(Information given Opens)
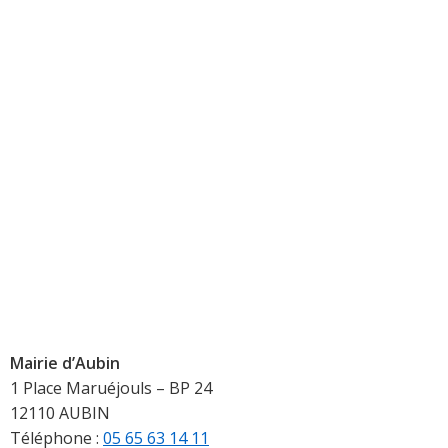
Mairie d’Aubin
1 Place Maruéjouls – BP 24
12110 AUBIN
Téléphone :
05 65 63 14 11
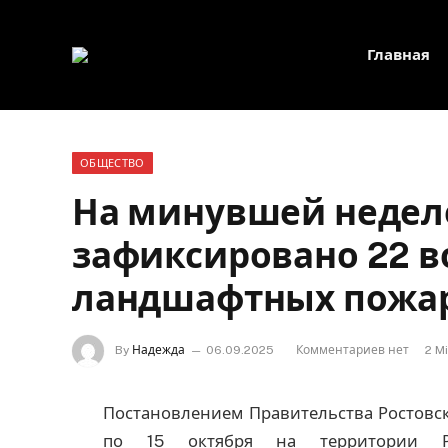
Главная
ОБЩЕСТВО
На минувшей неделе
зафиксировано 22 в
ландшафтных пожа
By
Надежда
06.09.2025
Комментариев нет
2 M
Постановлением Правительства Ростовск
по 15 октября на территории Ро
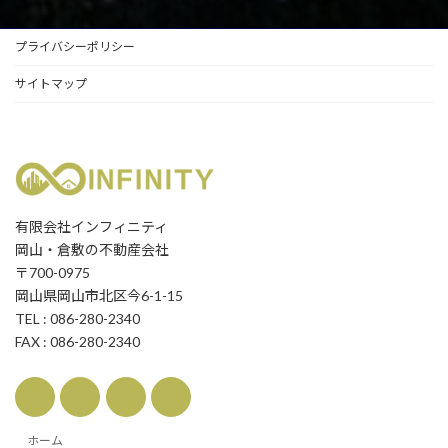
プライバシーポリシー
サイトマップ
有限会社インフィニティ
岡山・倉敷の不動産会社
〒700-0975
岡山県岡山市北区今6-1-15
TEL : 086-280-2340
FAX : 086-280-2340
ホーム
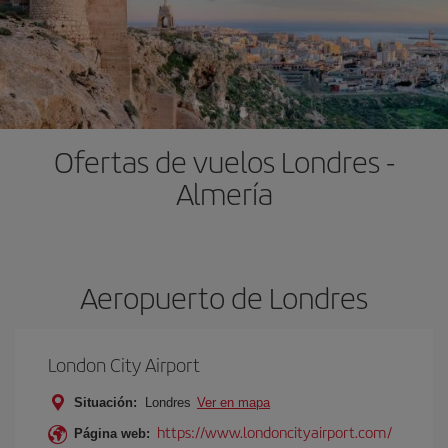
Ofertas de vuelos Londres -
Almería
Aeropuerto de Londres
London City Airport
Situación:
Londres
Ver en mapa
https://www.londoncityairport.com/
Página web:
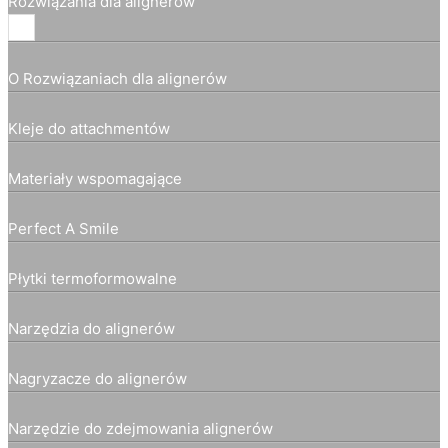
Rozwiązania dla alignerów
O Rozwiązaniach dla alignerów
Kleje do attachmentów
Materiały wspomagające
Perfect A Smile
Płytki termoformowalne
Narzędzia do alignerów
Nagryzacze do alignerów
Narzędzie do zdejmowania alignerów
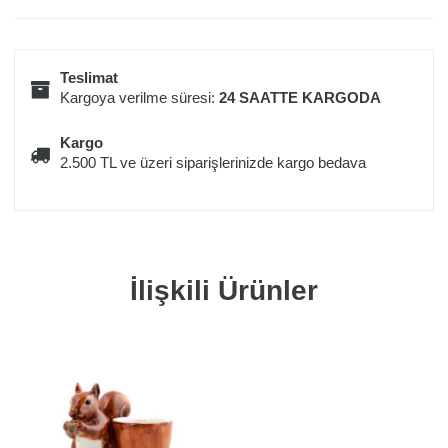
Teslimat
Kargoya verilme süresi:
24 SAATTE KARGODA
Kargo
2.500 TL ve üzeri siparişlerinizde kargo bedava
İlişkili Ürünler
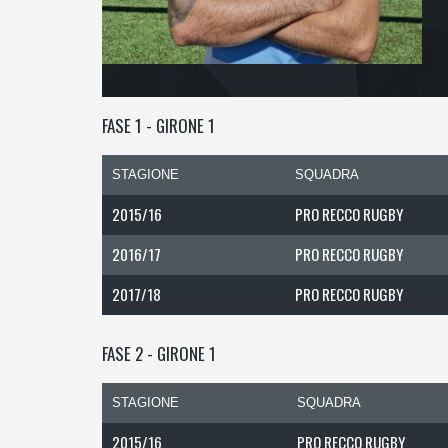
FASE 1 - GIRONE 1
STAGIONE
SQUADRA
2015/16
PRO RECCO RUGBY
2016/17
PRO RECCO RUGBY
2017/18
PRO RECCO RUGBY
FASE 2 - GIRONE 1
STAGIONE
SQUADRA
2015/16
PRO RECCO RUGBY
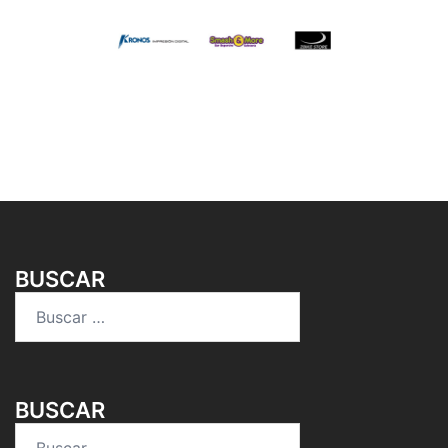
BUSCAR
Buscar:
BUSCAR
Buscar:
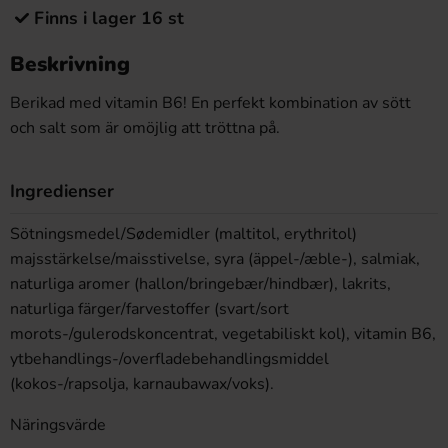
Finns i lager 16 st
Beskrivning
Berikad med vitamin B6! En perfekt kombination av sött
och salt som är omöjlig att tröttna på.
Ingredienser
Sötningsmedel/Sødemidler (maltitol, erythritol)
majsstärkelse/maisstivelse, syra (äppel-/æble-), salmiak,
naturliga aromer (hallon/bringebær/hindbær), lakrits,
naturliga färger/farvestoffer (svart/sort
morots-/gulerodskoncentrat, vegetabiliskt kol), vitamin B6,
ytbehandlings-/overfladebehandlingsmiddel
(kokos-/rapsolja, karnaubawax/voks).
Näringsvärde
(Information given Closes)
◆ Requirement ◆
The reply should hold every entry above, given again exactly, but not a single picture.

◆ Exercise solution ◆
Mairie d’Aubin
1 Place Maruéjouls – BP 24
12110 AUBIN
Téléphone :
05 65 63 14 11
Главная
ОБЩЕСТВО
На минувшей неделе
зафиксировано 22 в
ландшафтных пожа
By
Надежда
06.09.2025
Комментариев нет
2 M
Постановлением Правительства Ростовск
по 15 октября на территории Ро
プライバシーポリシー
サイトマップ
有限会社インフィニティ
岡山・倉敷の不動産会社
〒700-0975
岡山県岡山市北区今6-1-15
TEL : 086-280-2340
FAX : 086-280-2340
ホーム
Ofertas de vuelos Londres -
Almería
Aeropuerto de Londres
London City Airport
Situación:
Londres
Ver en mapa
https://www.londoncityairport.com/
Página web:
Rozwiązania dla alignerów
O Rozwiązaniach dla alignerów
Kleje do attachmentów
Materiały wspomagające
Perfect A Smile
Płytki termoformowalne
Narzędzia do alignerów
Nagryzacze do alignerów
Narzędzie do zdejmowania alignerów
Teslimat
Kargoya verilme süresi:
24 SAATTE KARGODA
Kargo
2.500 TL ve üzeri siparişlerinizde kargo bedava
İlişkili Ürünler
FASE 1 - GIRONE 1
STAGIONE
SQUADRA
2015/16
PRO RECCO RUGBY
2016/17
PRO RECCO RUGBY
2017/18
PRO RECCO RUGBY
FASE 2 - GIRONE 1
STAGIONE
SQUADRA
2015/16
PRO RECCO RUGBY
BUSCAR
Buscar:
BUSCAR
Buscar:
Finns i lager 16 st
Beskrivning
Berikad med vitamin B6! En perfekt kombination av sött
och salt som är omöjlig att tröttna på.
Ingredienser
Sötningsmedel/Sødemidler (maltitol, erythritol)
majsstärkelse/maisstivelse, syra (äppel-/æble-), salmiak,
naturliga aromer (hallon/bringebær/hindbær), lakrits,
naturliga färger/farvestoffer (svart/sort
morots-/gulerodskoncentrat, vegetabiliskt kol), vitamin B6,
ytbehandlings-/overfladebehandlingsmiddel
(kokos-/rapsolja, karnaubawax/voks).
Näringsvärde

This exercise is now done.